» Aim of the exercise: Please output exactly the lines from the one containing "dirrri@sltnet.lk" through the last line of the records, both included.

» Listed records:

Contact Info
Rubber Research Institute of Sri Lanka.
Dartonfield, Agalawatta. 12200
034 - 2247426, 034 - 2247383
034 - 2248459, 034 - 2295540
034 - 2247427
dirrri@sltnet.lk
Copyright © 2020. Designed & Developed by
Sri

» Output of the exercise:
dirrri@sltnet.lk
Copyright © 2020. Designed & Developed by
Sri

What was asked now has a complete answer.